Scritto da 15:47 Wine News

Feudi di San Gregorio presenta Il Canto della Terra

“Il Canto della Terra” dell’artista romano Pietro Ruffo, classe 1978, entra nella collezione d’arte permanente dei Feudi di San Gregorio e ispira la nuova etichetta d’artista dell’azienda.

L’opera, site specific ed espressione dello stile inconfondibile dell’artista, è stata installata il 15 settembre scorso presso l’anfiteatro antistante la cantina di Sorbo Serpico e sarà in esposizione permanente per gli oltre 20mila visitatori che ogni anno raggiungono i Feudi di San Gregorio.  Si tratta di una grande anfora (125 x 116 x 116 cm) di ceramica dipinta a terzo fuoco utilizzando un colore esclusivo che evoca il rosso del vino.

PIETRO RUFFO E ANTONIO CAPALDO FEUDI DI SAN GREGORIO

Ruffo racconta il ciclo della vita del vino sulla superficie di un’anfora, usata dai tempi più antichi per l’affinamento del vino. L’opera è un omaggio alla bellezza della terra irpina, culla di sapienza e cultura enogastronomiche. “La forma dell’anfora – commenta l’artista – mi ha permesso di elaborare uno svolgimento ciclico del racconto, senza inizio né fine, rievocando una concezione del tempo di chiara impronta naturalistica: il girotondo del giorno e della notte, il ripetersi delle stagioni, la danza  delle costellazioni nel cielo, il ritmo biologico naturale, il ciclo della produzione del vino, e di una cultura del bere che rendono unica la cantina Feudi di San Gregorio.”

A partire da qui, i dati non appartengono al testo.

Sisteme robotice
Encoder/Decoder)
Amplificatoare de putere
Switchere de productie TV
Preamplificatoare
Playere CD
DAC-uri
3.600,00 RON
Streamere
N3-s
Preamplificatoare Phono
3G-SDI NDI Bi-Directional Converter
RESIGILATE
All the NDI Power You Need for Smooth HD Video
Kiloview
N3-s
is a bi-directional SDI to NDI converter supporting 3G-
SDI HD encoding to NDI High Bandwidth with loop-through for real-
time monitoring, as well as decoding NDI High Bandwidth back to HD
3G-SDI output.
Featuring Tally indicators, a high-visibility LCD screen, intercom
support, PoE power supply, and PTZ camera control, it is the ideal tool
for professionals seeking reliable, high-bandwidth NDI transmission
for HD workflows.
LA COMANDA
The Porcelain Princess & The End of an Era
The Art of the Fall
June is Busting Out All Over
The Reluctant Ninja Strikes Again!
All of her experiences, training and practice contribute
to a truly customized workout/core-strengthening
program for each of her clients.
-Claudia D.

Il lavoro di Ruffo va ad arricchire la collezione d’arte della cantina irpina e rinnova l’impegno dei Feudi di San Gregorio con la Fondazione di Comunità San Gennaro del Rione Sanità a Napoli, di cui è socio fondatore. Dal 2014 infatti, con il progetto Etichette d’artista, i Feudi sostengono le iniziative della Fondazione di Don Antonio Loffredo attraverso la vendita di bottiglie, in edizione limitata, rese uniche da etichette firmate da noti artisti della scena contemporanea.

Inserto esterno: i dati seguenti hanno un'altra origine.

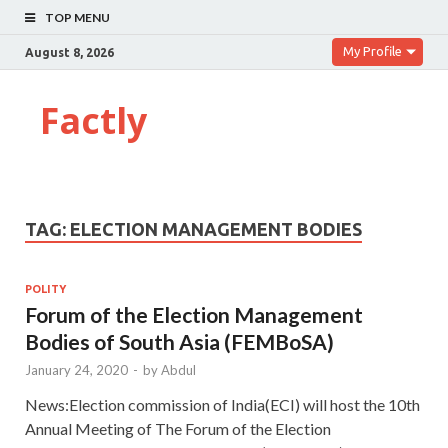
TOP MENU
My Profile
August 8, 2026
Factly
TAG:
ELECTION MANAGEMENT BODIES
POLITY
Forum of the Election Management
Bodies of South Asia (FEMBoSA)
January 24, 2020
-
by
Abdul
News:Election commission of India(ECI) will host the 10th
Annual Meeting of The Forum of the Election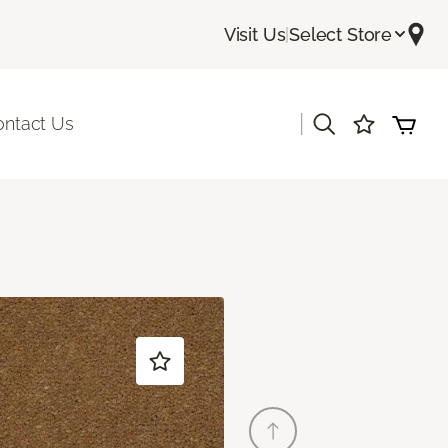
Visit Us
|
Select Store
|
ontact Us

antonio capaldo feudi di san gregorio

Dopo gli interventi del fotografo Mimmo Jodice nel 2014, del duo di artisti Vedovamazzei nel 2016 e di Marinella Senatore nel 2018, Pietro Ruffo, firma la nuova etichetta che quest’anno valorizzerà 1.998 esemplari di DUBL +, il metodo classico a base Greco che da oltre 15 anni l’azienda sperimenta con successo. Pietro Ruffo ha scelto, dunque, di ispirarsi alla serie CONSTELLATIONS – acquerello e intagli su carta intelata – in cui sovrappone due differenti carte geografiche, una terrestre ed una celeste, con cui indagare i grandi temi della storia universale.

Il progetto conferma la vocazione dei Feudi verso l’arte, nonché l’impegno della cantina per un’azione sostenibile, volta a preservare la bellezza del territorio e le sue tradizioni: dal 10 maggio 2021 Feudi di San Gregorio è Società Benefit – con l’obiettivo statutario di tutelare e valorizzare la bellezza del patrimonio ambientale, sociale e culturale del territorio – e da giugno 2022 diventa B Corp.